The Philosophical Discourse of the Atomic Age
2025
Synopsis
In an aphorism from Minima Moralia, written in the midst of the Second World War, Adorno imagines Hegel’s philosophy of history “extended into this time”. His observation on “Hitler’s robot bombs” as one of the empirical facts that symbolically express the present state of the “world spirit” is relatively well known: the latter is seen “not on horseback, but on wings and without a head”. One might say that Paulo Arantes, in seeking to answer the question “what time are we living in?”, posed by his friend Rancière, undertakes an exercise similar to Adorno’s, so that this essay could very well begin as follows: “Had Hegel’s philosophy of history extended as far as the fission of the atom...” All this is woven together both by the fundamental intuitions of the phenomenologist of the bomb, Günther Anders, and by the “exact fantasy” of Svetlana Alexievich’s documentary and literary narration as she listens to the Voices from Chernobyl, in “fragments interrupted by the recurrence of expressions such as ‘for the first time’, ‘never again’, ‘forever’”.
Everything points to a sequence of historical thresholds crossed within a course of time that is, by definition, irreversible. As one may imagine, we are dealing here with philosophical-speculative consequences that are far from innocent, all the more so coming from someone who has always refused the title of “philosopher” — not out of modesty, nor only because of the sense of ridicule ingrained in the consciousness of every critical Brazilian intellectual who, at least since Machado, has known how to disarm the syndrome of grandiloquence that contaminates the country’s mental and literary life, but because he understands that, in an emphatic sense, this discursive genre — quite distinct from a scientific discipline such as sociology, anthropology, and so on — has in fact been rendered obsolete (on this, see O fio da meada). This does not prevent us from thinking; quite the contrary. Indeed, this remains one of the subjects of this short book, especially in its second part, which identifies in Anders’s “occasional philosophy” the inheritance of a fundamental Socratic impulse, also recovered by Hannah Arendt in order to answer the question: “what makes us think?”
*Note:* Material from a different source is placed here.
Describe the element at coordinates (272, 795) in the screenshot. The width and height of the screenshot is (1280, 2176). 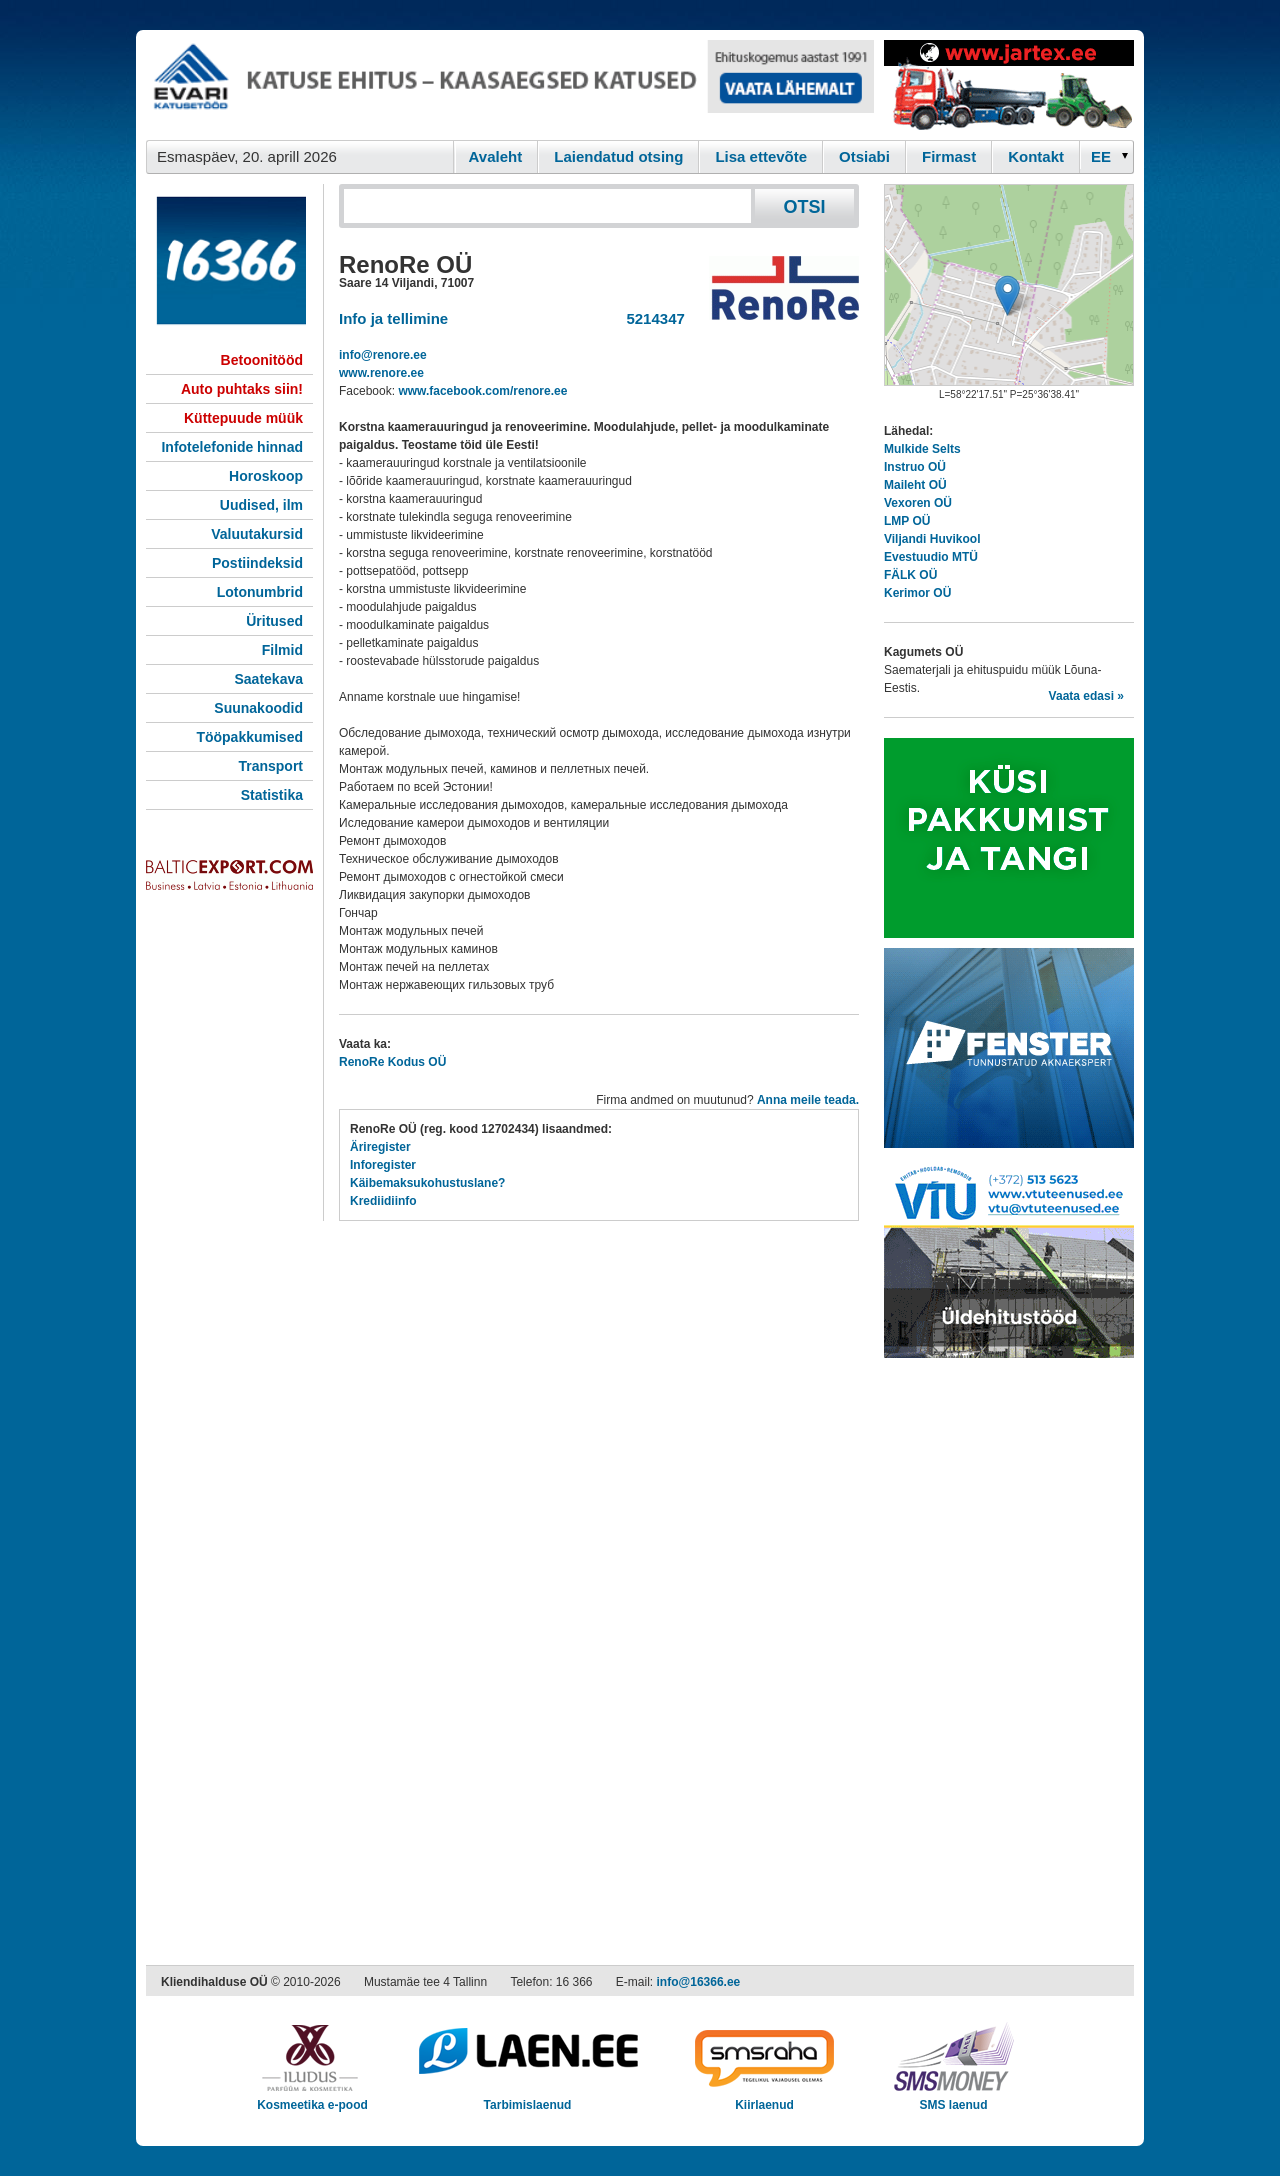
I see `Statistika` at that location.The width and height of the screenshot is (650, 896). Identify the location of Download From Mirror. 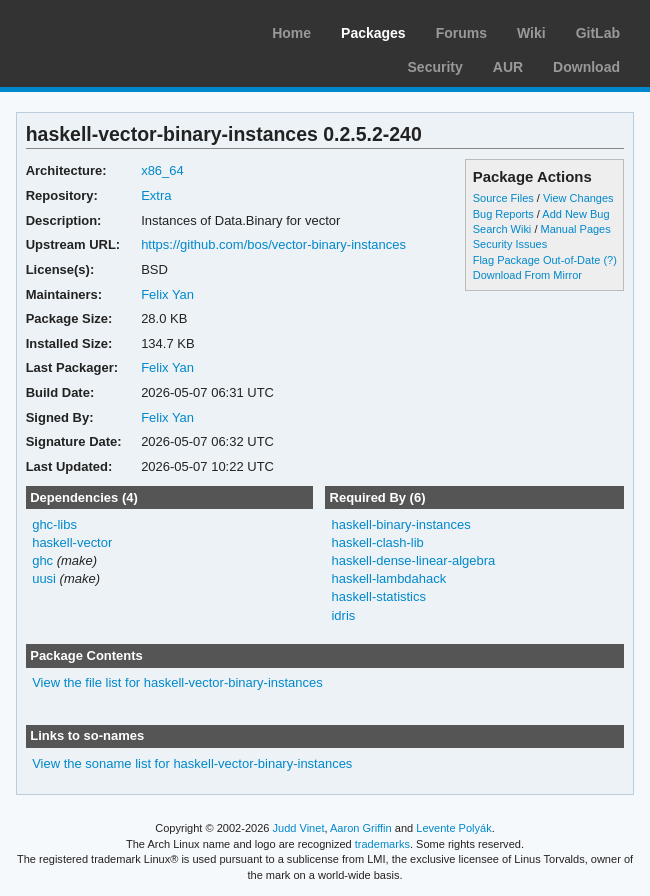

This second part, entitled “A Bomb Is a Bomb Is a Bomb”, and already known to us as the afterword to Hiroshima Is Everywhere, may well be read as an excellent essay — indeed, better than much of the international bibliography devoted to the subject — on the intellectual experience of Günther Anders, who lost his words before an object far too monstrous for literary and philosophical consciousness to give it form. As a whole, however, this Philosophical Discourse of the Atomic Age goes somewhat further. It is by no means trivial to recall that we are dealing with an author who devoted his formative intellectual years to elaborating a solid interpretation of the concept of time in Hegel and its corresponding historical form, and who, four decades later, sought to trace the contours — also far from philosophically innocent — of what would be a New Time of the World. There is a thread that stitches all this together and leads into this short book, but it is not obvious and requires many mediations. Thinking them through will be the task of its readers.
(Felipe Catalani)
Keywords: Günther Anders; Jacques Rancière; Svetlana Alexievich; Hiroshima; Chernobyl; time of the end.